Brandt served as the Cowboys' chief talent scout since the club's birth in 1960. He had served as a part-time scout for the Los Angeles Rams under General Manager Tex Schramm in the 1950s. When Schramm took command of the newly formed Dallas franchise in 1960, Brandt was one of the first people he hired. Schramm, Brandt and Coach Tom Landry formed the triumvirate which guided the Cowboys for their first 29 years.
Brandt helped pioneer many of the scouting techniques used by NFL clubs today, such as computer analysis of prospects (especially those from small colleges), converting basketball players and track athletes into football players and finding top free agent rookies, such as Drew Pearson, Cliff Harris, and Everson Walls. Brandt was also one of the first NFL talent scouts to look outside the United States for potential players. For example, he looked to Latin American soccer leagues for kickers.
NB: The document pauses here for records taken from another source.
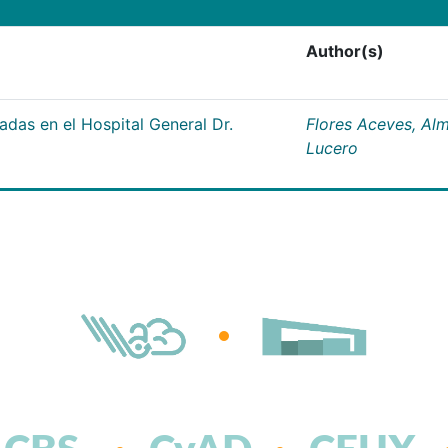
Author(s)
adas en el Hospital General Dr.
Flores Aceves, Al
Lucero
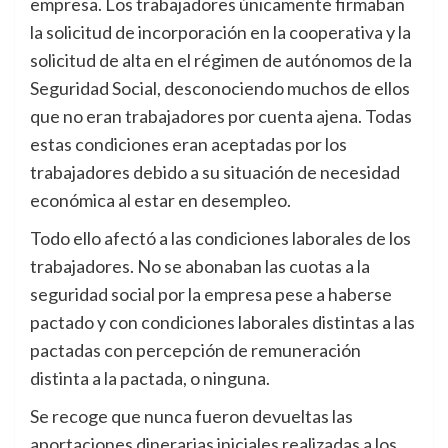
empresa. Los trabajadores únicamente firmaban
la solicitud de incorporación en la cooperativa y la
solicitud de alta en el régimen de autónomos de la
Seguridad Social, desconociendo muchos de ellos
que no eran trabajadores por cuenta ajena. Todas
estas condiciones eran aceptadas por los
trabajadores debido a su situación de necesidad
económica al estar en desempleo.
Todo ello afectó a las condiciones laborales de los
trabajadores. No se abonaban las cuotas a la
seguridad social por la empresa pese a haberse
pactado y con condiciones laborales distintas a las
pactadas con percepción de remuneración
distinta a la pactada, o ninguna.
Se recoge que nunca fueron devueltas las
aportaciones dinerarias iniciales realizadas a los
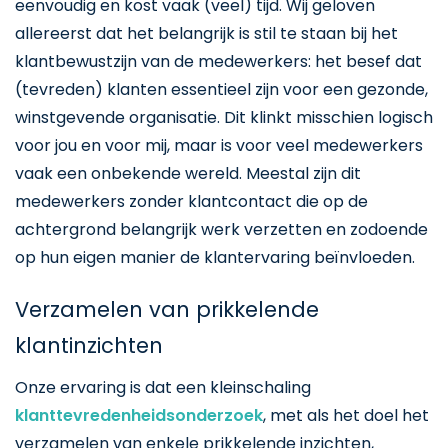
eenvoudig en kost vaak (veel) tijd. Wij geloven
allereerst dat het belangrijk is stil te staan bij het
klantbewustzijn van de medewerkers: het besef dat
(tevreden) klanten essentieel zijn voor een gezonde,
winstgevende organisatie. Dit klinkt misschien logisch
voor jou en voor mij, maar is voor veel medewerkers
vaak een onbekende wereld. Meestal zijn dit
medewerkers zonder klantcontact die op de
achtergrond belangrijk werk verzetten en zodoende
op hun eigen manier de klantervaring beïnvloeden.
Verzamelen van prikkelende
klantinzichten
Onze ervaring is dat een kleinschaling
klanttevredenheidsonderzoek
, met als het doel het
verzamelen van enkele prikkelende inzichten,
Brandt currently contributes to NFL.com as a senior analyst. He is their main personnel guru, offering insight and commentary on all aspects of players and teams. Brandt is also a major contributor in selecting the Playboy All-American Football Team along with sports editor Gary Cole. Brandt has also been responsible for inviting collegiate players to the NFL Draft every year. He is a regular on Sirius NFL Radio Network as a commentator on "Late Hits", "The Red Zone", and the SIRIUS NFL Tailgate Show.